* **PROBLEM TO WORK ON**
Return each line in the records below that includes "волос".

* **SOURCE INFORMATION**
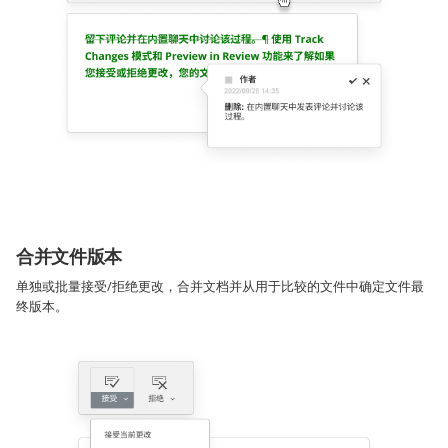
合并文件版本
单独或批量接受/拒绝更改，合并文档并从用于比较的文件中确定文件最
终版本。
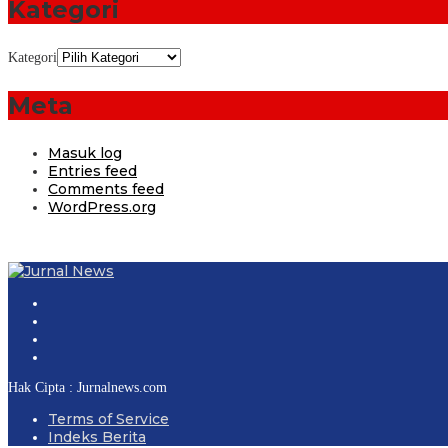
Kategori
Kategori
Meta
Masuk log
Entries feed
Comments feed
WordPress.org
Hak Cipta : Jurnalnews.com
Terms of Service
Indeks Berita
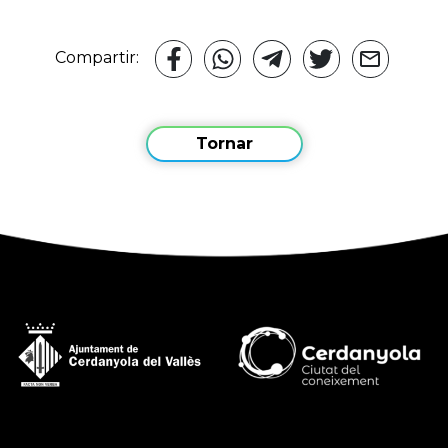
Compartir:
Tornar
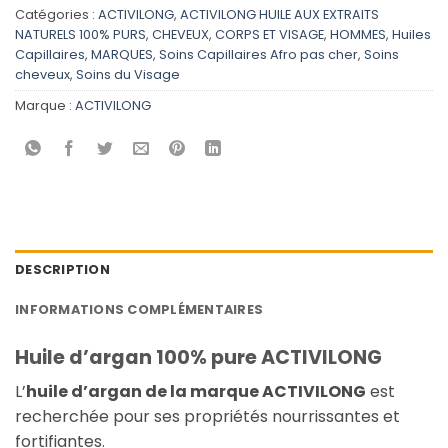
Catégories :
ACTIVILONG
,
ACTIVILONG HUILE AUX EXTRAITS
NATURELS 100% PURS
,
CHEVEUX
,
CORPS ET VISAGE
,
HOMMES
,
Huiles
Capillaires
,
MARQUES
,
Soins Capillaires Afro pas cher
,
Soins
cheveux
,
Soins du Visage
Marque :
ACTIVILONG
DESCRIPTION
INFORMATIONS COMPLÉMENTAIRES
Huile d’argan 100% pure ACTIVILONG
L’
huile d’argan de la marque ACTIVILONG
est
recherchée pour ses propriétés nourrissantes et
fortifiantes.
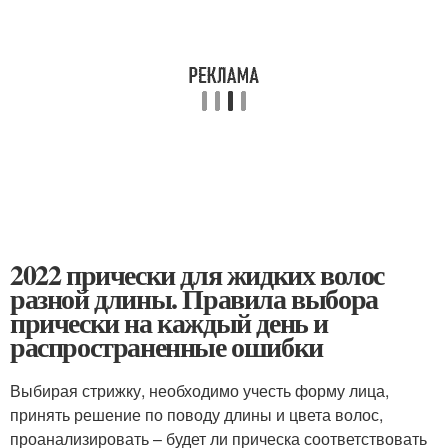
2022 прически для жидких волос
разной длины. Правила выбора
прически на каждый день и
распространенные ошибки
Выбирая стрижку, необходимо учесть форму лица,
принять решение по поводу длины и цвета волос,
проанализировать – будет ли прическа соответствовать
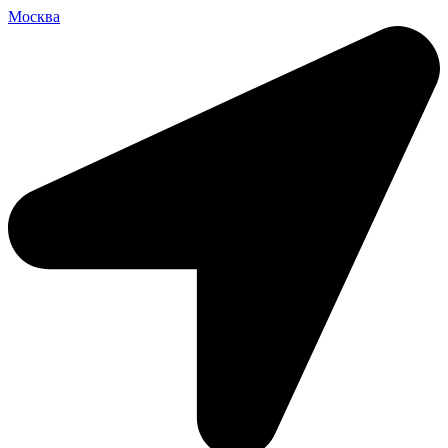
Москва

* **COMPLETED TASK**
2022 прически для жидких волос
принять решение по поводу длины и цвета волос,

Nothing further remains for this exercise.